::: Information provided
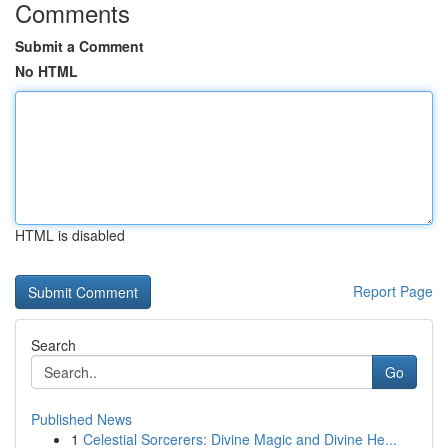
Comments
Submit a Comment
No HTML
HTML is disabled
Report Page
Search
Go
Published News
1
Celestial Sorcerers: Divine Magic and Divine He...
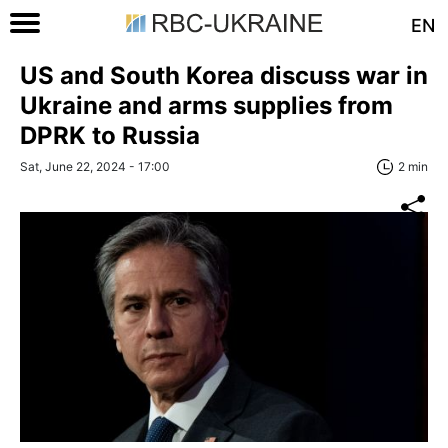
EN
US and South Korea discuss war in
Ukraine and arms supplies from
DPRK to Russia
Sat, June 22, 2024 - 17:00
2 min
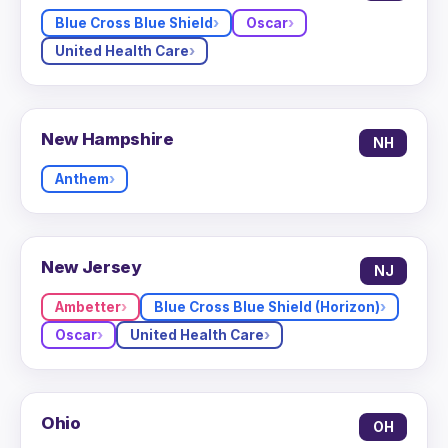
Blue Cross Blue Shield
Oscar
United Health Care
New Hampshire
NH
Anthem
New Jersey
NJ
Ambetter
Blue Cross Blue Shield (Horizon)
Oscar
United Health Care
Ohio
OH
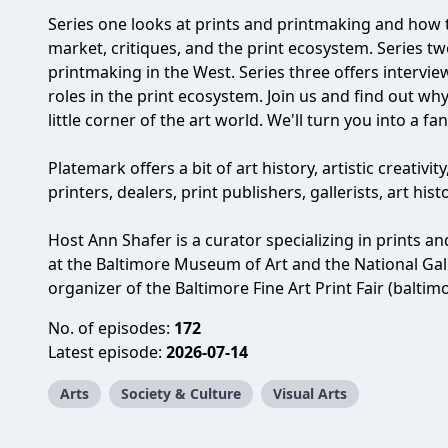
Series one looks at prints and printmaking and how t
market, critiques, and the print ecosystem. Series two
printmaking in the West. Series three offers intervi
roles in the print ecosystem. Join us and find out w
little corner of the art world. We'll turn you into a fan
Platemark offers a bit of art history, artistic creativit
printers, dealers, print publishers, gallerists, art his
Host Ann Shafer is a curator specializing in prints 
at the Baltimore Museum of Art and the National Galle
organizer of the Baltimore Fine Art Print Fair (baltim
No. of episodes:
172
Latest episode:
2026-07-14
Arts
Society & Culture
Visual Arts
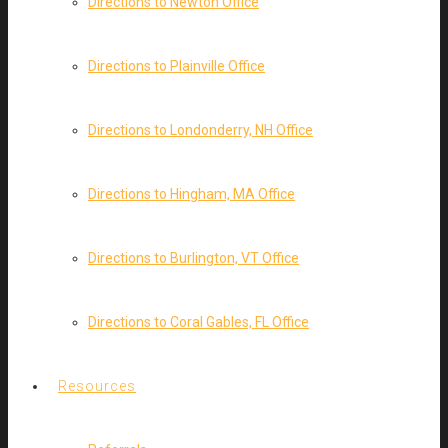
Directions to Newton Office
Directions to Plainville Office
Directions to Londonderry, NH Office
Directions to Hingham, MA Office
Directions to Burlington, VT Office
Directions to Coral Gables, FL Office
Resources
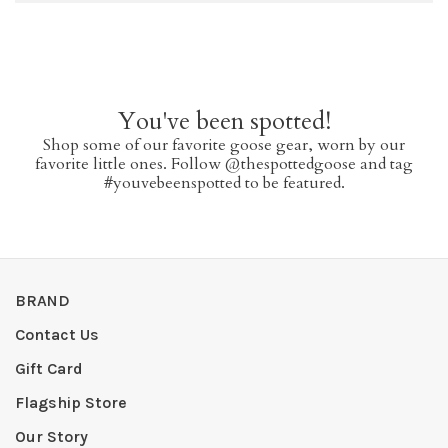
You've been spotted!
Shop some of our favorite goose gear, worn by our
favorite little ones. Follow @thespottedgoose and tag
#youvebeenspotted to be featured.
BRAND
Contact Us
Gift Card
Flagship Store
Our Story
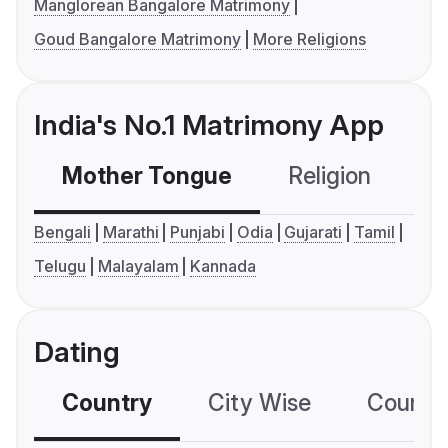
Manglorean Bangalore Matrimony
Goud Bangalore Matrimony
More Religions
India's No.1 Matrimony App
Mother Tongue
Religion
C
Bengali
Marathi
Punjabi
Odia
Gujarati
Tamil
Telugu
Malayalam
Kannada
Dating
Country
City Wise
Country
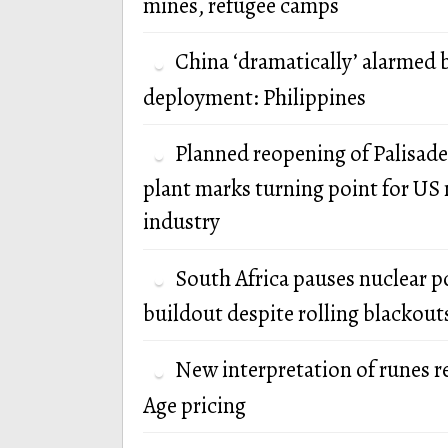
mines, refugee camps
China ‘dramatically’ alarmed 
deployment: Philippines
Planned reopening of Palisade
plant marks turning point for US 
industry
South Africa pauses nuclear 
buildout despite rolling blackout
New interpretation of runes r
Age pricing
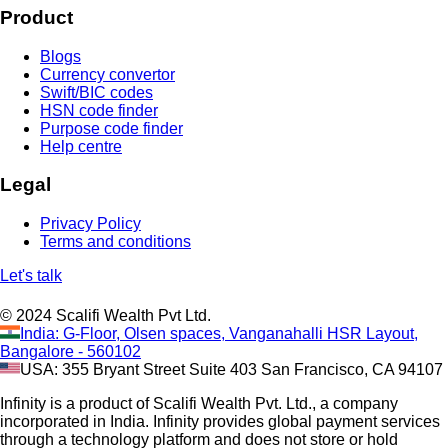
Product
Blogs
Currency convertor
Swift/BIC codes
HSN code finder
Purpose code finder
Help centre
Legal
Privacy Policy
Terms and conditions
Let's talk
© 2024 Scalifi Wealth Pvt Ltd.
India: G-Floor, Olsen spaces, Vanganahalli HSR Layout,
Bangalore - 560102
USA: 355 Bryant Street Suite 403 San Francisco, CA 94107
Infinity is a product of Scalifi Wealth Pvt. Ltd., a company
incorporated in India. Infinity provides global payment services
through a technology platform and does not store or hold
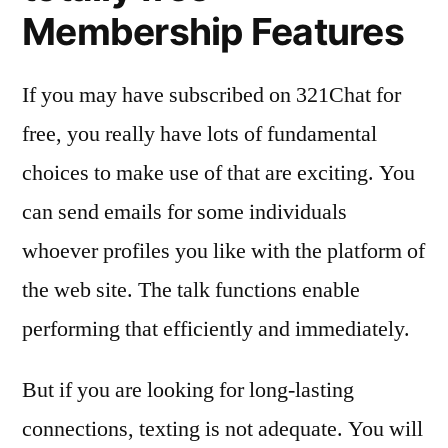
Membership Features
If you may have subscribed on 321Chat for
free, you really have lots of fundamental
choices to make use of that are exciting. You
can send emails for some individuals
whoever profiles you like with the platform of
the web site. The talk functions enable
performing that efficiently and immediately.
But if you are looking for long-lasting
connections, texting is not adequate. You will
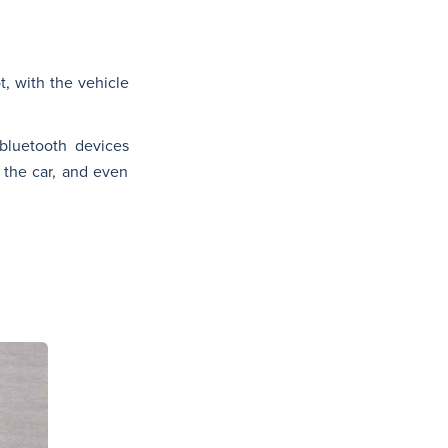
, with the vehicle
bluetooth devices
 the car, and even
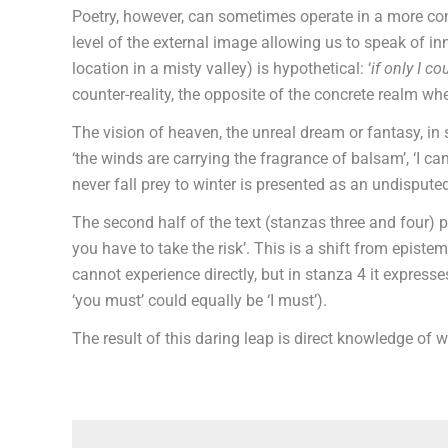
Poetry, however, can sometimes operate in a more compl
level of the external image allowing us to speak of inne
location in a misty valley) is hypothetical: ‘
if only I co
counter-reality, the opposite of the concrete realm 
The vision of heaven, the unreal dream or fantasy, in 
‘the winds are carrying the fragrance of balsam’, ‘I ca
never fall prey to winter is presented as an undisputed
The second half of the text (stanzas three and four) pl
you have to take the risk’. This is a shift from epist
cannot experience directly, but in stanza 4 it expresses
‘you must’ could equally be ‘I must’).
The result of this daring leap is direct knowledge of 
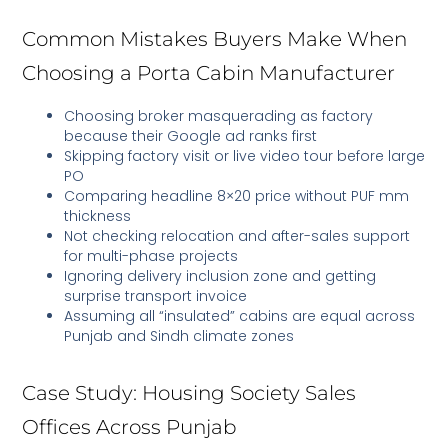
Common Mistakes Buyers Make When
Choosing a Porta Cabin Manufacturer
Choosing broker masquerading as factory
because their Google ad ranks first
Skipping factory visit or live video tour before large
PO
Comparing headline 8×20 price without PUF mm
thickness
Not checking relocation and after-sales support
for multi-phase projects
Ignoring delivery inclusion zone and getting
surprise transport invoice
Assuming all “insulated” cabins are equal across
Punjab and Sindh climate zones
Case Study: Housing Society Sales
Offices Across Punjab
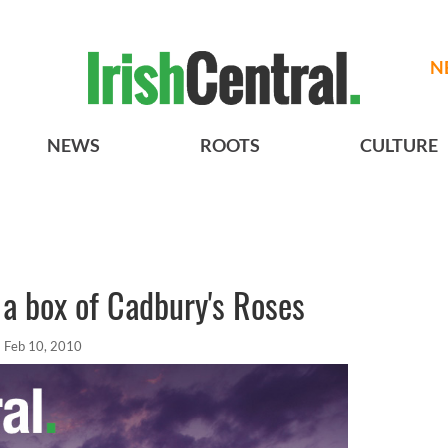
N
NEWS
ROOTS
CULTURE
e a box of Cadbury's Roses
Feb 10, 2010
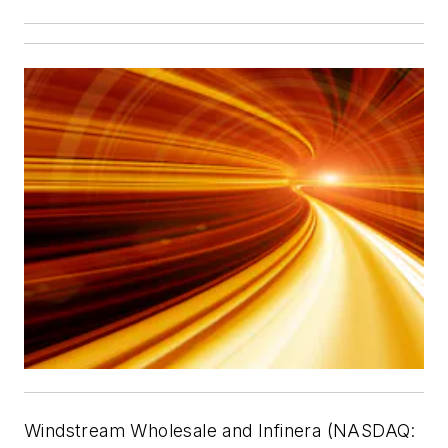
Windstream Wholesale and Infinera (NASDAQ:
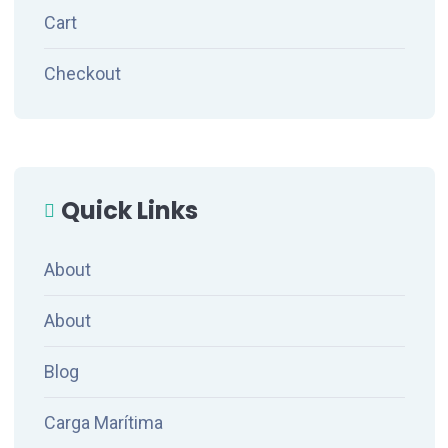
Cart
Checkout
Quick Links
About
About
Blog
Carga Marítima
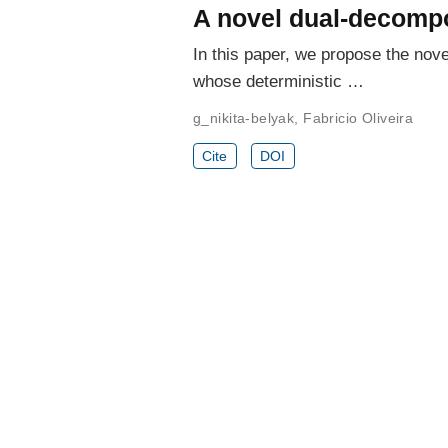
A novel dual-decompo
In this paper, we propose the no
whose deterministic …
g_nikita-belyak
,
Fabricio Oliveira
Cite
DOI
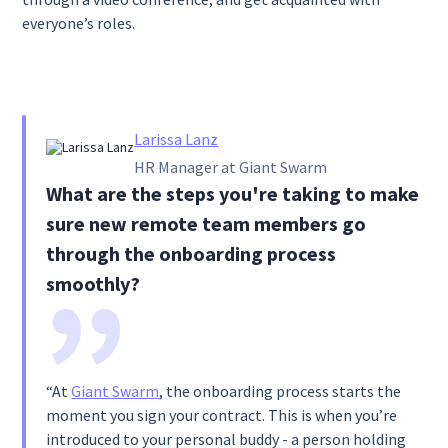
everyone’s roles.
Larissa Lanz
HR Manager at Giant Swarm
What are the steps you're taking to make
sure new remote team members go
through the onboarding process
smoothly?
“At
Giant Swarm
, the onboarding process starts the
moment you sign your contract. This is when you’re
introduced to your personal buddy - a person holding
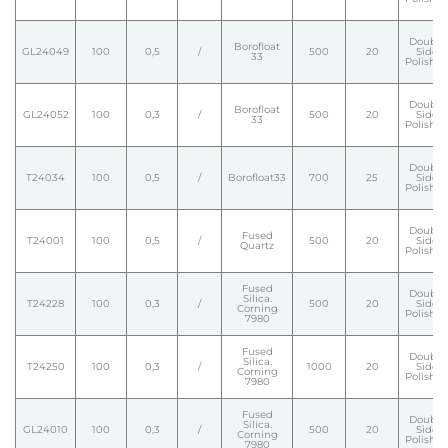
Double
Borofloat
GL24049
100
0,5
/
500
20
Side
33
Polishe
Double
Borofloat
GL24052
100
0,3
/
500
20
Side
33
Polishe
Double
T24034
100
0,5
/
Borofloat33
700
25
Side
Polishe
Double
Fused
T24001
100
0,5
/
500
20
Side
Quartz
Polishe
Fused
Double
Silica.
T24228
100
0,3
/
500
20
Side
Corning
Polishe
7980
Fused
Double
Silica.
T24250
100
0,3
/
1000
20
Side
Corning
Polishe
7980
Fused
Double
Silica.
GL24010
100
0,3
/
500
20
Side
Corning
Polishe
7980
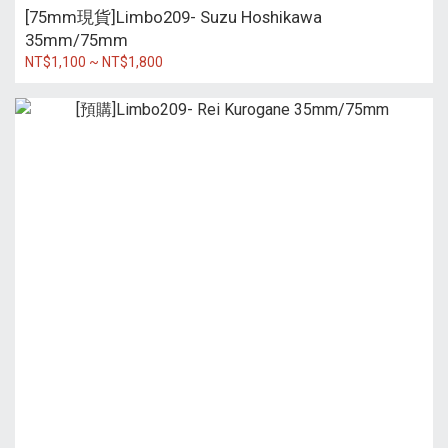
[75mm現貨]Limbo209- Suzu Hoshikawa
35mm/75mm
NT$1,100 ~ NT$1,800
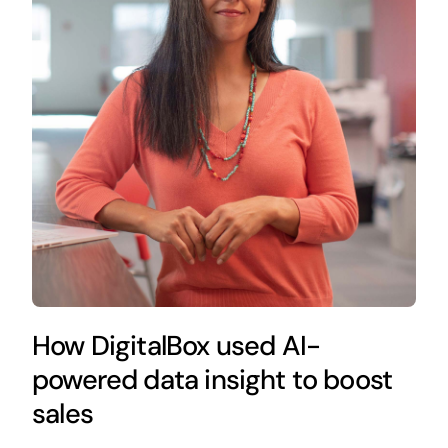
How DigitalBox used AI-
powered data insight to boost
sales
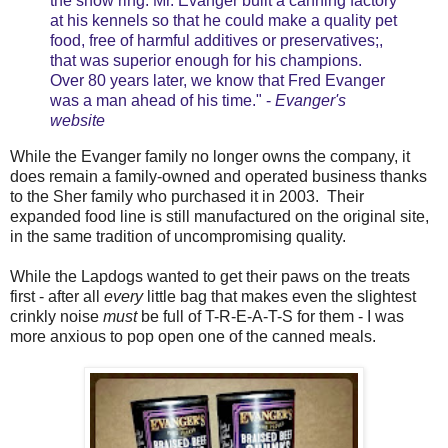
the show ring. Mr. Evanger built a canning factory
at his kennels so that he could make a quality pet
food, free of harmful additives or preservatives;,
that was superior enough for his champions.
Over 80 years later, we know that Fred Evanger
was a man ahead of his time." -
Evanger's
website
While the Evanger family no longer owns the company, it
does remain a family-owned and operated business thanks
to the Sher family who purchased it in 2003. Their
expanded food line is still manufactured on the original site,
in the same tradition of uncompromising quality.
While the Lapdogs wanted to get their paws on the treats
first - after all
every
little bag that makes even the slightest
crinkly noise
must
be full of T-R-E-A-T-S for them - I was
more anxious to pop open one of the canned meals.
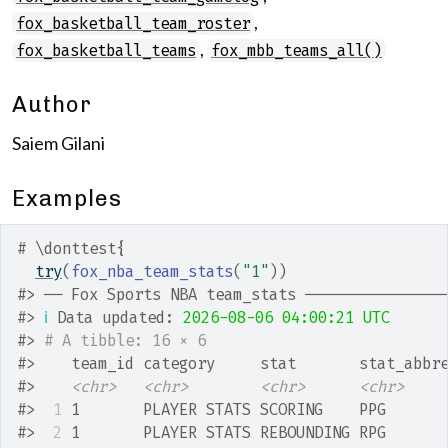
,
fox_basketball_team_roster
,
fox_basketball_teams
fox_mbb_teams_all()
Author
Saiem Gilani
Examples
# \donttest{
try
(
fox_nba_team_stats
(
"1"
)
)
#>
 ── Fox Sports NBA team_stats ───────────────
#>
ℹ
 Data updated: 
2026-08-06 04:00:21 UTC
#>
# A tibble: 16 × 6
#>
    team_id category     stat       stat_abbr
#>
<chr>
<chr>
<chr>
<chr>
#>
 1
 1       PLAYER STATS SCORING    PPG      
#>
 2
 1       PLAYER STATS REBOUNDING RPG      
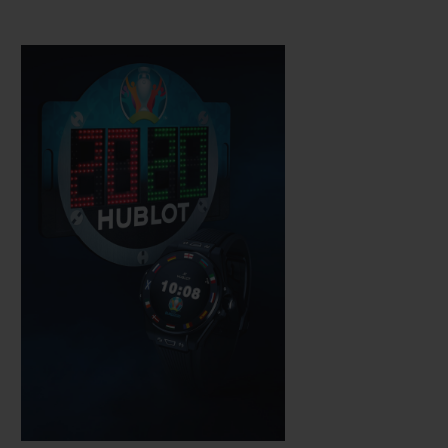
Hublot technicians, which is water-
resistant to a depth of 30 metres. The
sapphire crystal means the AMOLED high
definition touchscreen is easy to use while,
just like a mechanical watch, the push-
button on the rotary crown is used to
activate its functions.
It is fitted with a complex electronic module
developed in partnership with other brands
within the LVMH group.
It operates on
WearOS by Google software, which has
been adapted and perfected to meet
Hublot's requirements, notably via an app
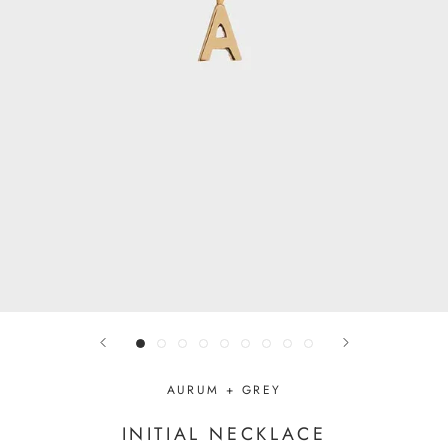
AURUM + GREY
INITIAL NECKLACE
::::::
Reproduce all lines above exactly. Leave the images out.

Comments
Submit a Comment
No HTML
HTML is disabled
Report Page
Search
Go
Published News
1
Celestial Sorcerers: Divine Magic and Divine He...
EN
US and South Korea discuss war in
Ukraine and arms supplies from
DPRK to Russia
Sat, June 22, 2024 - 17:00
2 min
Blue Cross Blue Shield
Oscar
United Health Care
New Hampshire
NH
Anthem
New Jersey
NJ
Ambetter
Blue Cross Blue Shield (Horizon)
Oscar
United Health Care
Ohio
OH
Series one looks at prints and printmaking and how t
market, critiques, and the print ecosystem. Series two
printmaking in the West. Series three offers intervi
roles in the print ecosystem. Join us and find out w
little corner of the art world. We'll turn you into a fan
Platemark offers a bit of art history, artistic creativit
printers, dealers, print publishers, gallerists, art his
Host Ann Shafer is a curator specializing in prints 
at the Baltimore Museum of Art and the National Galle
organizer of the Baltimore Fine Art Print Fair (baltim
No. of episodes:
172
Latest episode:
2026-07-14
Arts
Society & Culture
Visual Arts
Directions to Newton Office
Directions to Plainville Office
Directions to Londonderry, NH Office
Directions to Hingham, MA Office
Directions to Burlington, VT Office
Directions to Coral Gables, FL Office
Resources
You've been spotted!
Shop some of our favorite goose gear, worn by our
favorite little ones. Follow @thespottedgoose and tag
#youvebeenspotted to be featured.
BRAND
Contact Us
Gift Card
Flagship Store
Our Story
Manglorean Bangalore Matrimony
Goud Bangalore Matrimony
More Religions
India's No.1 Matrimony App
Mother Tongue
Religion
C
Bengali
Marathi
Punjabi
Odia
Gujarati
Tamil
Telugu
Malayalam
Kannada
Dating
Country
City Wise
Country
mines, refugee camps
China ‘dramatically’ alarmed 
deployment: Philippines
Planned reopening of Palisade
plant marks turning point for US 
industry
South Africa pauses nuclear 
buildout despite rolling blackout
New interpretation of runes r
Age pricing
Product
Blogs
Currency convertor
Swift/BIC codes
HSN code finder
Purpose code finder
Help centre
Legal
Privacy Policy
Terms and conditions
Let's talk
© 2024 Scalifi Wealth Pvt Ltd.
India: G-Floor, Olsen spaces, Vanganahalli HSR Layout,
Bangalore - 560102
USA: 355 Bryant Street Suite 403 San Francisco, CA 94107
Infinity is a product of Scalifi Wealth Pvt. Ltd., a company
incorporated in India. Infinity provides global payment services
through a technology platform and does not store or hold
Membership Features
If you may have subscribed on 321Chat for
free, you really have lots of fundamental
choices to make use of that are exciting. You
can send emails for some individuals
whoever profiles you like with the platform of
the web site. The talk functions enable
performing that efficiently and immediately.
But if you are looking for long-lasting
connections, texting is not adequate. You will
, with the vehicle
bluetooth devices
 the car, and even
Poetry, however, can sometimes operate in a more compl
level of the external image allowing us to speak of inne
location in a misty valley) is hypothetical: ‘
if only I co
counter-reality, the opposite of the concrete realm 
The vision of heaven, the unreal dream or fantasy, in 
‘the winds are carrying the fragrance of balsam’, ‘I ca
never fall prey to winter is presented as an undisputed
The second half of the text (stanzas three and four) pl
you have to take the risk’. This is a shift from epist
cannot experience directly, but in stanza 4 it expresses
‘you must’ could equally be ‘I must’).
The result of this daring leap is direct knowledge of 
Common Mistakes Buyers Make When
Choosing a Porta Cabin Manufacturer
Choosing broker masquerading as factory
because their Google ad ranks first
Skipping factory visit or live video tour before large
PO
Comparing headline 8×20 price without PUF mm
thickness
Not checking relocation and after-sales support
for multi-phase projects
Ignoring delivery inclusion zone and getting
surprise transport invoice
Assuming all “insulated” cabins are equal across
Punjab and Sindh climate zones
Case Study: Housing Society Sales
Offices Across Punjab
N
NEWS
ROOTS
CULTURE
e a box of Cadbury's Roses
Feb 10, 2010
Windstream Wholesale and Infinera (NASDAQ:
Cart
Checkout
Quick Links
About
About
Blog
Carga Marítima
A novel dual-decompo
In this paper, we propose the no
whose deterministic …
g_nikita-belyak
,
Fabricio Oliveira
Cite
DOI
everyone’s roles.
Larissa Lanz
HR Manager at Giant Swarm
What are the steps you're taking to make
sure new remote team members go
through the onboarding process
smoothly?
“At
Giant Swarm
, the onboarding process starts the
moment you sign your contract. This is when you’re
introduced to your personal buddy - a person holding
Double
Borofloat
GL24049
100
0,5
/
500
20
Side
33
Polishe
Double
Borofloat
GL24052
100
0,3
/
500
20
Side
33
Polishe
Double
T24034
100
0,5
/
Borofloat33
700
25
Side
Polishe
Double
Fused
T24001
100
0,5
/
500
20
Side
Quartz
Polishe
Fused
Double
Silica.
T24228
100
0,3
/
500
20
Side
Corning
Polishe
7980
Fused
Double
Silica.
T24250
100
0,3
/
1000
20
Side
Corning
Polishe
7980
Fused
Double
Silica.
GL24010
100
0,3
/
500
20
Side
Corning
Polishe
7980
[75mm現貨]Limbo209- Suzu Hoshikawa
35mm/75mm
NT$1,100 ~ NT$1,800
How DigitalBox used AI-
powered data insight to boost
sales
the show ring. Mr. Evanger built a canning factory
at his kennels so that he could make a quality pet
food, free of harmful additives or preservatives;,
that was superior enough for his champions.
Over 80 years later, we know that Fred Evanger
was a man ahead of his time." -
Evanger's
website
While the Evanger family no longer owns the company, it
does remain a family-owned and operated business thanks
to the Sher family who purchased it in 2003. Their
expanded food line is still manufactured on the original site,
in the same tradition of uncompromising quality.
While the Lapdogs wanted to get their paws on the treats
first - after all
every
little bag that makes even the slightest
crinkly noise
must
be full of T-R-E-A-T-S for them - I was
more anxious to pop open one of the canned meals.
,
fox_basketball_team_roster
,
fox_basketball_teams
fox_mbb_teams_all()
Author
Saiem Gilani
Examples
# \donttest{
try
(
fox_nba_team_stats
(
"1"
)
)
#>
 ── Fox Sports NBA team_stats ───────────────
#>
ℹ
 Data updated: 
2026-08-06 04:00:21 UTC
#>
# A tibble: 16 × 6
#>
    team_id category     stat       stat_abbr
#>
<chr>
<chr>
<chr>
<chr>
#>
 1
 1       PLAYER STATS SCORING    PPG      
#>
 2
 1       PLAYER STATS REBOUNDING RPG      
Hublot technicians, which is water-
resistant to a depth of 30 metres. The
sapphire crystal means the AMOLED high
definition touchscreen is easy to use while,
just like a mechanical watch, the push-
button on the rotary crown is used to
activate its functions.
It is fitted with a complex electronic module
developed in partnership with other brands
within the LVMH group.
It operates on
WearOS by Google software, which has
been adapted and perfected to meet
Hublot's requirements, notably via an app
AURUM + GREY
INITIAL NECKLACE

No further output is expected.